Keepers of the Flame
While Schatzkin refers to Farnsworth as his “ongoing obsession,” and Savenick refers to him as “a primary preoccupation of my adult life,” there are descendants of Farnsworth who also keep his memory alive.
Russel “Skee” Farnsworth is Philo’s only living child. He’s 86 and resides in New York. There’s Philo Krishna Farnsworth, a grandson, and Jessica Moulton, a great-granddaughter who narrates a 10-minute YouTube video entitled “Philo Farnsworth, the Most Famous Man You’ve Never Heard Of,” which was written and produced by Savenick. Jessica’s brother, Jonathan Moulton, handles his great-grandparents’ estate.
Schatzkin and his business partner, both of whom worked in the television industry in Los Angeles, attempted to have a television or theatrical movie made about Farnsworth’s life starting as far back as 1975, but they have not been successful.
“I’ve got lots of rejection letters,” said Schatzkin. “I’ve got a rejection letter from Jeffrey Katzenberg, who was at Disney at the time.” (Katzenberg and Schatzkin were bunkmates at summer camp in 1962.) “The story’s been dropped in Ron Howard’s lap. He’s passed, too.”
Savenick and his director, Kevin Lee Miller, are currently trying to find someone with a development deal with a studio or network to champion their eight-part, limited teleplay about Farnsworth. The 100th anniversary of the invention of television is in 2027, so he’s hoping it will be available through a streaming service when the anniversary comes.
In the meantime, the artifacts Savenick saved from the dumpster are on display (along with other items from television’s history) on the ground floor of his West Los Angeles home.

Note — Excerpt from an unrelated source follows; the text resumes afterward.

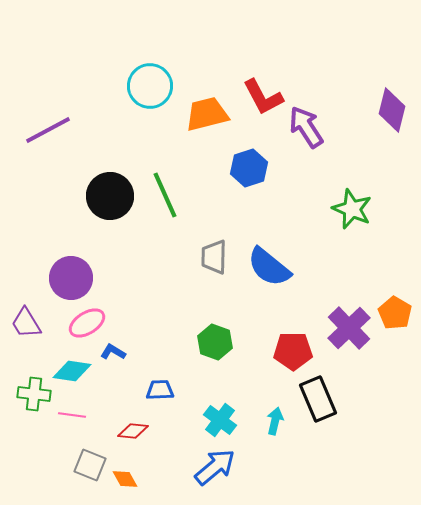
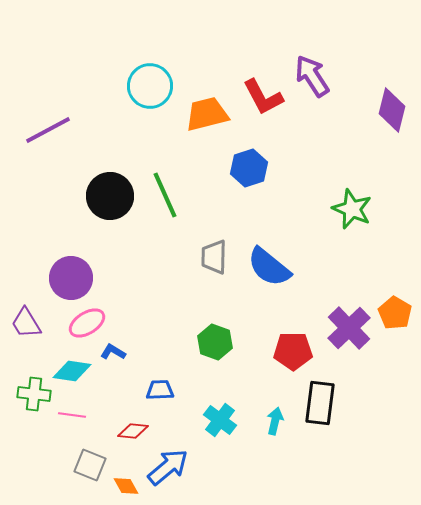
purple arrow: moved 6 px right, 51 px up
black rectangle: moved 2 px right, 4 px down; rotated 30 degrees clockwise
blue arrow: moved 47 px left
orange diamond: moved 1 px right, 7 px down
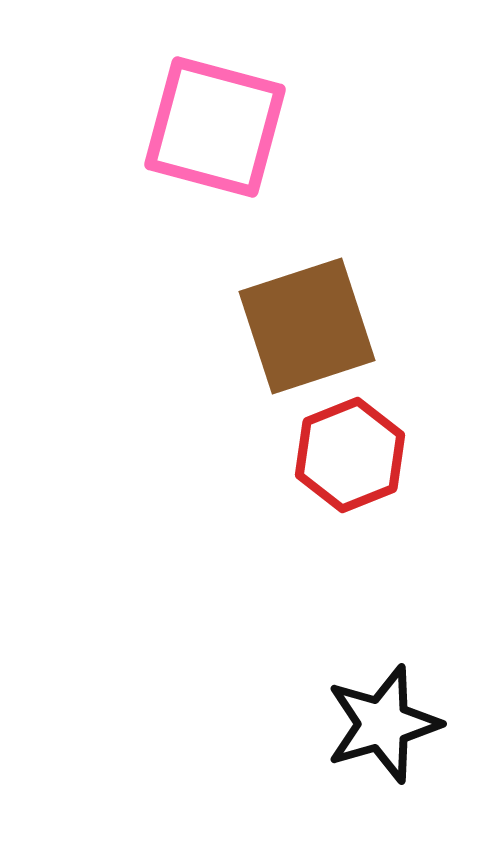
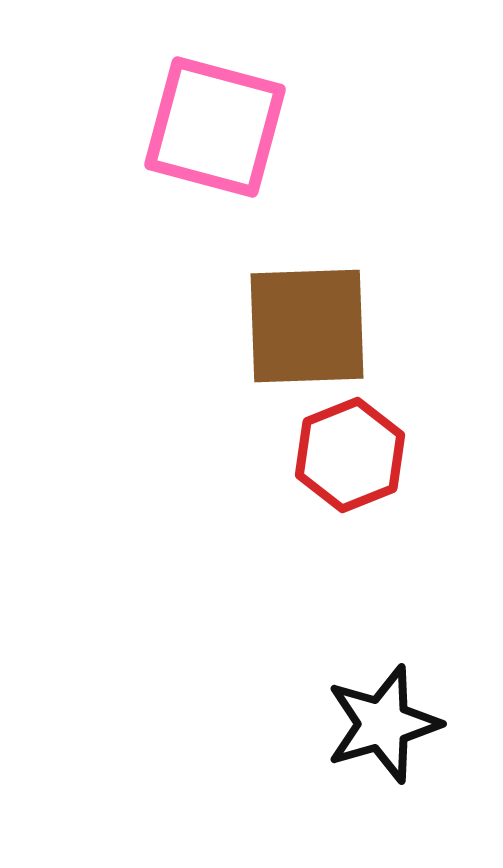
brown square: rotated 16 degrees clockwise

Some of them were sold to the MZTV Museum of Television in Toronto, Canada.
The Legacy of Philo T. Farnsworth
In 1971, Farnsworth passed away at age 64. “Died penniless, died heartbroken, died drunk,” said Savenick.
In 2013, the Academy of Television Arts & Sciences posthumously inducted Farnsworth into its Television Hall of Fame. At the dinner, both Schatzkin and Savenick were in attendance. Savenick had produced a video biography shown to the attendees at the induction ceremony.
Since 2003, the Academy has awarded the Philo T. Farnsworth Corporate Achievement Award to companies who have significantly affected the state of television and broadcast engineering.
“The inception of what we now know of as television was not a minor point in human evolution; it was one of the major points in human evolution,” said Schatzkin in an interview. “That was not just another invention in the path of modern inventions; it was a turning point in human history. [Farnsworth] sits right at the flex point between the mechanical age to the electronic age. He brought to bear the science of relativity in a device from which every screen we are now looking at finds its origins.”
So what is this dark cloud that hung over Farnsworth for his entire life and beyond? Schatzkin has a very philosophical answer to that question: “I would go as far as to say he represents the potential of access to a realm of knowledge for which humans are not yet ready.”
Rest in peace, Philo Taylor Farnsworth.